Why Most Statement Necklaces End Up Unworn
The fundamental problem is simple: people buy the necklace first, then try to build an outfit around it. That’s backwards.
A statement necklace exists to anchor a simple outfit — a white t-shirt, a black turtleneck, a silk slip dress. If you’re buying a piece that requires a specific top you don’t own, you’ll never wear it. I’ve done this three times.
The real trick: buy the necklace for the clothes you already reach for. If you live in crewneck sweaters, a chunky bib necklace will sit on top of the collar and look wrong. If you mostly wear v-necks, a choker will float awkwardly above the neckline.
What You Actually Need
One versatile statement piece per neckline type you own. That’s it. For most people, that’s two to three necklaces total. Not ten.
I keep a list pinned above my desk: crewneck, v-neck, off-shoulder. Three necklaces. Everything else is optional.
The Five Statement Necklace Types That Actually Transform Outfits

After trying everything from $15 fast-fashion pieces to $400 vintage finds, these five styles consistently deliver. Each one solves a specific problem.
| Necklace Type | Best For | Price Range | Neckline Match |
|---|---|---|---|
| Bib necklace | Plain crewnecks, basic tees | $40–$120 | Crewneck, high neck |
| Lariat necklace | Deep v-necks, wrap dresses | $30–$90 | V-neck, plunging |
| Choker (2-3 strand) | Turtlenecks, off-shoulder tops | $25–$70 | High neck, bare shoulder |
| Long chain with pendant | Button-down shirts, simple sheaths | $35–$100 | Collared, scoop |
| Collar necklace | Blazers, structured jackets | $50–$150 | Lapels, open neck |
Each of these does one thing well: it adds visual weight exactly where your outfit needs it. A bib fills empty space on a crewneck. A lariat draws the eye down on a v-neck. A choker frames the collarbone on an off-shoulder piece.
Bib Necklaces — The Crewneck Savior
Bib necklaces get a bad reputation because cheap ones look like costume jewelry. But a well-made bib — dense, substantial, with mixed metals or stones — turns a $10 t-shirt into a $100 look.
I wear a gold-tone bib with matte black stones from a small brand called Mociun (around $110).
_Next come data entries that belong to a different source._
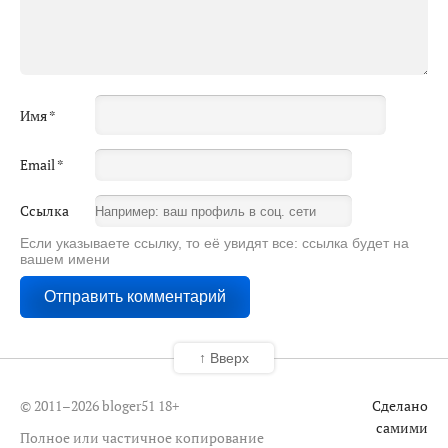
Имя
*
Email
*
Ссылка
Если указываете ссылку, то её увидят все: ссылка будет на
вашем имени
↑ Вверх
© 2011–2026 bloger51
18+
Сделано
самими
Полное или частичное копирование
It’s heavy enough to sit flat against a crewneck, not flip up. The stones are bezel-set, so they don’t snag on knits.
What to Avoid
Bibs that are wider than your collarbone. If the necklace extends past your shoulders, it looks like armor. Keep the width under five inches for most body types.
Also avoid bibs with sharp edges. I bought one from a fast-fashion site — the metal backing cut into my neck after two hours. Returned it the next day.
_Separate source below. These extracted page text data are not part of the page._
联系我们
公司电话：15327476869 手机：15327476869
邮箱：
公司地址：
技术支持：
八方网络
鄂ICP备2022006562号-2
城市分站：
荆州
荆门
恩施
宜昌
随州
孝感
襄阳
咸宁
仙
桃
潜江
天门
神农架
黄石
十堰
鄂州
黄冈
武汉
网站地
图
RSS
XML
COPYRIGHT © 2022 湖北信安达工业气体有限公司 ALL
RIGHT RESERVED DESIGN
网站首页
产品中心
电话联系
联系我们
Lariat Necklaces — The V-Neck Solution

Lariats are the most underrated statement piece. They’re essentially a long chain or cord with a sliding knot, so you can adjust the drop length. That adjustability makes them work with almost any v-neck depth.
I own a Mejuri lariat with a small diamond-cut disc ($65). It hits exactly at the hollow of my throat when adjusted properly. The chain is 18 inches with a 4-inch extender, so I can wear it anywhere from 18 to 22 inches.
The key detail: the pendant should be small enough to sit inside the v-neck, not hang below it. If it drops past the neckline edge, it competes with the top instead of complementing it.
When a Lariat Won’t Work
If your v-neck is shallow (less than two inches below the collarbone), a lariat will just sit on the fabric and look messy. In that case, a short pendant on a 16-inch chain works better.
Chokers — Not Just for 90s Nostalgia
I used to hate chokers. Thought they were uncomfortable and dated. Then I tried a two-strand velvet choker with a tiny gold bar from Etsy seller Awe Inspired ($28). Changed my mind completely.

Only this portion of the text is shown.